The damage awards give us pause. Insofar as the awards embody damages for wrongful incarceration, they are considerably higher than any one of us, if sitting on the trial court bench, would have ordered. We nonetheless affirm those awards. Our proper function as appellate judges is not to second-guess the trial court but, rather, to apply a very deferential standard of review. Adhering to that role, and testing the disputed awards only to that extent, we conclude that the awards, though high, are not so grossly disproportionate to the harm sustained as to either shock our collective conscience or raise the specter of a miscarriage of justice.
These appeals have a long factual and procedural history. We rehearse that history only insofar as is necessary to place into perspective the issues that we must decide. We direct the reader who hungers for more detail to consult the district court's capstone opinion in Limone v. United States ( Limone IV ), 497 F.Supp.2d 143 (D.Mass.2007).
We bifurcate our account. First, we limn the unsavory history of the Deegan murder and its aftermath. Then, we move to the commencement and travel of the federal case. Because these appeals follow findings made by a district court sitting without a jury, we resolve factual conflicts in favor of the district court's findings (to the extent that those findings are not clearly erroneous). Jackson v. United States, 156 F.3d 230, 232-33 (1st Cir.1998).

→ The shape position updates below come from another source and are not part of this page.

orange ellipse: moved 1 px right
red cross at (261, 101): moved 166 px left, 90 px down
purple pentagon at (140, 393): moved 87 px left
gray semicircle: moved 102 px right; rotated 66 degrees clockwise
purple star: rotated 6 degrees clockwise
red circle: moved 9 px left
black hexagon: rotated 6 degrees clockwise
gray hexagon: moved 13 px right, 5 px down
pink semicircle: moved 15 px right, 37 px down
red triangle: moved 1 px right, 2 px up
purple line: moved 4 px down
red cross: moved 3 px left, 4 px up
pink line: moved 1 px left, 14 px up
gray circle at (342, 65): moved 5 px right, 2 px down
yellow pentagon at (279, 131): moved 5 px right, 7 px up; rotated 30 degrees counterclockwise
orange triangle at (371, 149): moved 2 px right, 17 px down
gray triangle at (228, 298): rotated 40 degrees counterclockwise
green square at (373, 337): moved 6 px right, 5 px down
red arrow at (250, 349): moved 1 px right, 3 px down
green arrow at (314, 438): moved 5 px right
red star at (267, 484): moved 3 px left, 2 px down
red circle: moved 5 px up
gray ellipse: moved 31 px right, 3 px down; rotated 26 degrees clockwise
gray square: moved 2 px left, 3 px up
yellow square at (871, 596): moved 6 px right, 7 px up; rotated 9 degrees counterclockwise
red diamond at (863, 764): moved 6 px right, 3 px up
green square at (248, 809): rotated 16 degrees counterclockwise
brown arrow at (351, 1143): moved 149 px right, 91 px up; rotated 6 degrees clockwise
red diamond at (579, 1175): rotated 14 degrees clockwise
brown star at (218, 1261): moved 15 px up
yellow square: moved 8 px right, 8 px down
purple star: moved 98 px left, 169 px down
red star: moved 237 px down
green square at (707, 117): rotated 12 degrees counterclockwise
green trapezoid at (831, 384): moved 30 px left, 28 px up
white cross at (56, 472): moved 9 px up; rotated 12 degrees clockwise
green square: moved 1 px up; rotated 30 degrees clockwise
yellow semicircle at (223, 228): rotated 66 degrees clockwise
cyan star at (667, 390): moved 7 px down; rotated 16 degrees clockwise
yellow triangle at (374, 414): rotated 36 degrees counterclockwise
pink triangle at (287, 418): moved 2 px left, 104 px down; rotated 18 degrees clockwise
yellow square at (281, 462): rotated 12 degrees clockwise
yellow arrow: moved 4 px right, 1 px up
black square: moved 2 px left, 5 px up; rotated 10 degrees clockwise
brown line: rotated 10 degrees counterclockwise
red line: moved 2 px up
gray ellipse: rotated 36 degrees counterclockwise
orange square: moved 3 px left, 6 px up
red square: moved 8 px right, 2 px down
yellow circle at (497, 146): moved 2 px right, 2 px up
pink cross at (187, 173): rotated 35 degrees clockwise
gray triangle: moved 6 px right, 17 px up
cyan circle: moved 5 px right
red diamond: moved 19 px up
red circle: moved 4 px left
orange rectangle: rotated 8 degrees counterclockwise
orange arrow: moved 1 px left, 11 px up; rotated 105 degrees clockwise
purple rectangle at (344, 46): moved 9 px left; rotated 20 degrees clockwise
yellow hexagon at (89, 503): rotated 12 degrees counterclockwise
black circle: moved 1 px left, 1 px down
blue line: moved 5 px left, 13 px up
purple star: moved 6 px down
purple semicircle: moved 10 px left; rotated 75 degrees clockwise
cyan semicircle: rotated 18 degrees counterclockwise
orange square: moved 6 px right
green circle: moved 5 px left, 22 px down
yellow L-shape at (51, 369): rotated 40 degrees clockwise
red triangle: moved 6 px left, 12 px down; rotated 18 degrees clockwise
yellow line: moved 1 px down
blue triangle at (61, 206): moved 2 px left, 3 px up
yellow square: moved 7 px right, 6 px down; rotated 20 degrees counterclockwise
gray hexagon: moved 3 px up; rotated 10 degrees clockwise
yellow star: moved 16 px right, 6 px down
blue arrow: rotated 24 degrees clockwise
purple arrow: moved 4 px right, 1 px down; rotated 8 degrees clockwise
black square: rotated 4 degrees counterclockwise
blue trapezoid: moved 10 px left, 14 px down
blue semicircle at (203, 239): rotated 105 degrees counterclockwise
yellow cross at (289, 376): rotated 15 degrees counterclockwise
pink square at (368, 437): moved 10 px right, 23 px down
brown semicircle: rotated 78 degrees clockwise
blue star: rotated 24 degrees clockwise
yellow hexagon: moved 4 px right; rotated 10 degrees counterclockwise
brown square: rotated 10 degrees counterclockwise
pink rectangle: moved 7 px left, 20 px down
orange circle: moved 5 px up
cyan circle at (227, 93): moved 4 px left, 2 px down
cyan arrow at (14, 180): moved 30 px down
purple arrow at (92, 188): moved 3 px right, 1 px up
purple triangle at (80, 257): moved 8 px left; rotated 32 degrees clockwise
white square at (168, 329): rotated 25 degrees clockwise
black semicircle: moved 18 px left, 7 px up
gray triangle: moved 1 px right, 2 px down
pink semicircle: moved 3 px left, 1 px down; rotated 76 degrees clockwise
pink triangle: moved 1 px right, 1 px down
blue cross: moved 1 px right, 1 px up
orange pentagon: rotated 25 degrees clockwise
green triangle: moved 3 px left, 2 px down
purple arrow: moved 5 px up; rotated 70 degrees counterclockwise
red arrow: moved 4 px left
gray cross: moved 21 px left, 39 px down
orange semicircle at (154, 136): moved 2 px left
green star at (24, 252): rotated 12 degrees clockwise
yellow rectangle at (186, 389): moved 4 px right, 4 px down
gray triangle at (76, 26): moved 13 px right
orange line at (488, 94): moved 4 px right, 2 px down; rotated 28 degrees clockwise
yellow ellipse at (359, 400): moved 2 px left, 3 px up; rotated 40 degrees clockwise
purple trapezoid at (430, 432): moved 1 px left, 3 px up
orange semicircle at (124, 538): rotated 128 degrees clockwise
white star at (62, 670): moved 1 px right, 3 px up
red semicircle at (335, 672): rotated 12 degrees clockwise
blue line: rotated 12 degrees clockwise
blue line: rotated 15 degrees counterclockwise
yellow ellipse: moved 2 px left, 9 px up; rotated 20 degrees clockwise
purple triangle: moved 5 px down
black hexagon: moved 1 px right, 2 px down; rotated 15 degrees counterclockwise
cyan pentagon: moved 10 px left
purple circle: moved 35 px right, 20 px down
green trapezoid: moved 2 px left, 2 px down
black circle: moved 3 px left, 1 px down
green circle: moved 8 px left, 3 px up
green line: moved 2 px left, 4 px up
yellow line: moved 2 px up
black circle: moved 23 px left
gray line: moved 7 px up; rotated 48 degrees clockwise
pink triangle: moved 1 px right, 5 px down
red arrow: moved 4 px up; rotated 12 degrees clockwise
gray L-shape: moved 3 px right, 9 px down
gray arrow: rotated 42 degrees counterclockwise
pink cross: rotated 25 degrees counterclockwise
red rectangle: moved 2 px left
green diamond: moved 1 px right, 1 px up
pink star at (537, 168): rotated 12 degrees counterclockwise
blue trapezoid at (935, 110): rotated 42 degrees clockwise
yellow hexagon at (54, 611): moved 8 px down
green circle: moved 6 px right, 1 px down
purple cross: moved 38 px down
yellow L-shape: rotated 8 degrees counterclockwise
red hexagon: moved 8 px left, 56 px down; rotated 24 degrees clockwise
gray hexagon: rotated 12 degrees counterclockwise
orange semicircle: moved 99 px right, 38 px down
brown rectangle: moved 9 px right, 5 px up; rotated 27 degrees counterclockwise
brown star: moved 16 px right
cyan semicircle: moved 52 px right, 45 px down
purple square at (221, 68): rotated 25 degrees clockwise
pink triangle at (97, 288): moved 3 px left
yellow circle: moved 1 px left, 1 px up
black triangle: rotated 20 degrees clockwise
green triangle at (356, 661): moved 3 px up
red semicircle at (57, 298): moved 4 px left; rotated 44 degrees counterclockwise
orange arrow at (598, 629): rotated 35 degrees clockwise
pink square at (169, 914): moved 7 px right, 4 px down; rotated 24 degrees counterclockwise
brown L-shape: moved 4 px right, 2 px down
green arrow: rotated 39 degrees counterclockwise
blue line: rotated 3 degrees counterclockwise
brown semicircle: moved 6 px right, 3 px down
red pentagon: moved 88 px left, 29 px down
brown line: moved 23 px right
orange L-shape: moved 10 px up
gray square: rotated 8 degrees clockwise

A. The Murder and Its Aftermath.
On the night of March 12, 1965, Teddy Deegan's bullet-ridden body was discovered in Chelsea, Massachusetts. Deegan had been shot six times, and the shots had been fired from three different guns. Suspicion focused upon a group of men that included Barboza, Jimmy Flemmi, Roy French, Joseph Martin, and Ronald Cassesso, all of whom were linked to organized crime. The group had been observed leaving a local gang hangout, the Ebb Tide Lounge, earlier that evening and returning shortly after the murder was committed. Eyewitnesses attested that they had seen blood stains on French's clothing that night.
Despite local officers' suspicions, the trail went cold within a matter of weeks. The police were unable to gather sufficient evidence to prefer charges against anyone.
Some two years later, FBI agents H. Paul Rico and Dennis Condon started cultivating Barboza, a known killer, in hopes of " flipping" him; that is, developing him as a cooperating witness against the Italian Mafia (La Cosa Nostra or LCN). At the time, Barboza was facing up to 89 years of imprisonment on state " habitual offender" charges. See Mass. Gen. Laws ch. 279, § 25. Barboza indicated a willingness to deal but placed one immutable condition on any information that he might provide: he would not inculpate his close associate, Flemmi. The FBI tacitly accepted that condition.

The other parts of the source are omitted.